In full and exactly, reproduce the entries below, but omit the pictures.

§ Listed records
◆ ◆ ◆ ◆ ◆ ◆ ◆
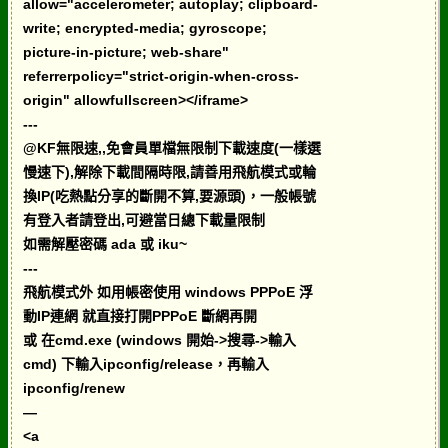
allow="accelerometer; autoplay; clipboard-
write; encrypted-media; gyroscope;
picture-in-picture; web-share"
referrerpolicy="strict-origin-when-cross-
origin" allowfullscreen></iframe>
---
@KF無限速,,免會員單檔無限制下載速度(一樣選
慢速下),解除下載間隔時限,請善用飛航模式或輪
換IP(吃熱點分享的斷開不算,要源頭)，一般帳號
有登入者請登出,可避當日總下載量限制
如需解壓密碼 ada 或 iku~
---
飛航模式外 如用帳密使用 windows PPPoE 浮
動IP連網 就直接打開PPPoE 斷網再開
或 在cmd.exe (windows 開始->搜尋->輸入
cmd) 下輸入ipconfig/release，再輸入
ipconfig/renew
—
<a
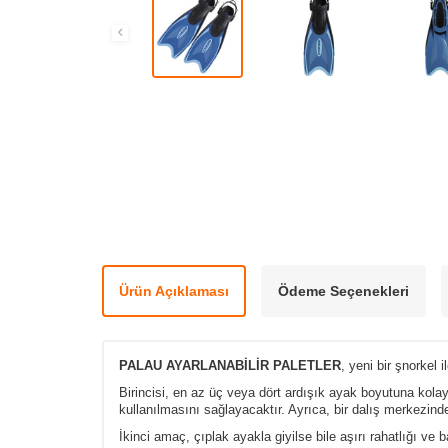
Ürün Açıklaması
Ödeme Seçenekleri
PALAU AYARLANABİLİR PALETLER
, yeni bir şnorkel
Birincisi, en az üç veya dört ardışık ayak boyutuna kolay
kullanılmasını sağlayacaktır. Ayrıca, bir dalış merkezin
İkinci amaç, çıplak ayakla giyilse bile aşırı rahatlığı v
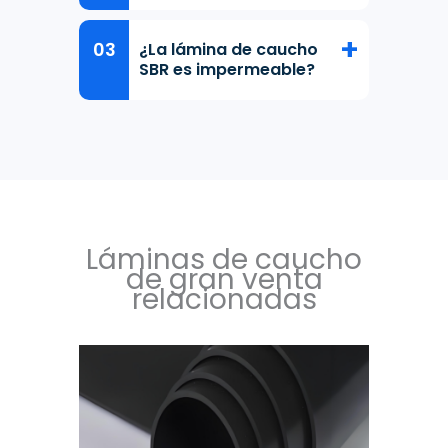
¿La lámina de caucho
SBR es impermeable?
Láminas de caucho
de gran venta
relacionadas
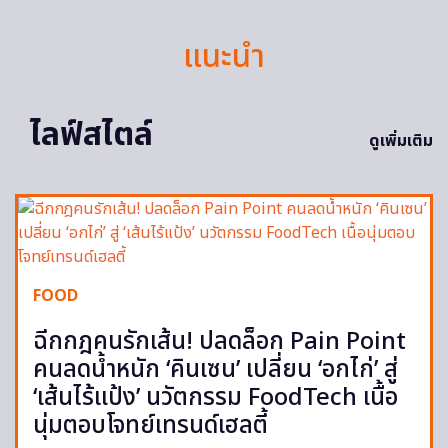
แนะนำ
ไลฟ์สไตล์
ดูเพิ่มเติม
FOOD
ฉีกกฎคนรักเส้น! ปลดล็อก Pain Point
คนลดน้ำหนัก ‘คินเซน’ เปลี่ยน ‘อกไก่’ สู่
‘เส้นไร้แป้ง’ นวัตกรรม FoodTech เนื้อ
นุ่มตอบโจทย์เทรนด์เฮลตี้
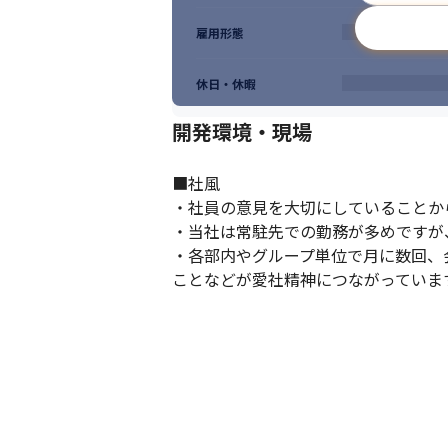
雇用形態
休日・休暇
開発環境・現場
■社風

・社員の意見を大切にしていることか
・当社は常駐先での勤務が多めですが
・各部内やグループ単位で月に数回、
ことなどが愛社精神につながっていま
◆ ◆ ◆ ◆ ◆ ◆ ◆
§ Answer
allow="accelerometer; autoplay; clipboard-
write; encrypted-media; gyroscope;
picture-in-picture; web-share"
referrerpolicy="strict-origin-when-cross-
origin" allowfullscreen></iframe>
---
@KF無限速,,免會員單檔無限制下載速度(一樣選
慢速下),解除下載間隔時限,請善用飛航模式或輪
換IP(吃熱點分享的斷開不算,要源頭)，一般帳號
有登入者請登出,可避當日總下載量限制
如需解壓密碼 ada 或 iku~
---
飛航模式外 如用帳密使用 windows PPPoE 浮
動IP連網 就直接打開PPPoE 斷網再開
或 在cmd.exe (windows 開始->搜尋->輸入
cmd) 下輸入ipconfig/release，再輸入
ipconfig/renew
—
<a
Ürün Açıklaması
Ödeme Seçenekleri
PALAU AYARLANABİLİR PALETLER
, yeni bir şnorkel
Birincisi, en az üç veya dört ardışık ayak boyutuna kolay
kullanılmasını sağlayacaktır. Ayrıca, bir dalış merkezin
İkinci amaç, çıplak ayakla giyilse bile aşırı rahatlığı v
¿La lámina de caucho
SBR es impermeable?
Láminas de caucho
de gran venta
relacionadas
แนะนำ
ไลฟ์สไตล์
ดูเพิ่มเติม
FOOD
ฉีกกฎคนรักเส้น! ปลดล็อก Pain Point
คนลดน้ำหนัก ‘คินเซน’ เปลี่ยน ‘อกไก่’ สู่
‘เส้นไร้แป้ง’ นวัตกรรม FoodTech เนื้อ
นุ่มตอบโจทย์เทรนด์เฮลตี้
雇用形態
休日・休暇
開発環境・現場
■社風

・社員の意見を大切にしていることか
・当社は常駐先での勤務が多めですが
・各部内やグループ単位で月に数回、
ことなどが愛社精神につながっていま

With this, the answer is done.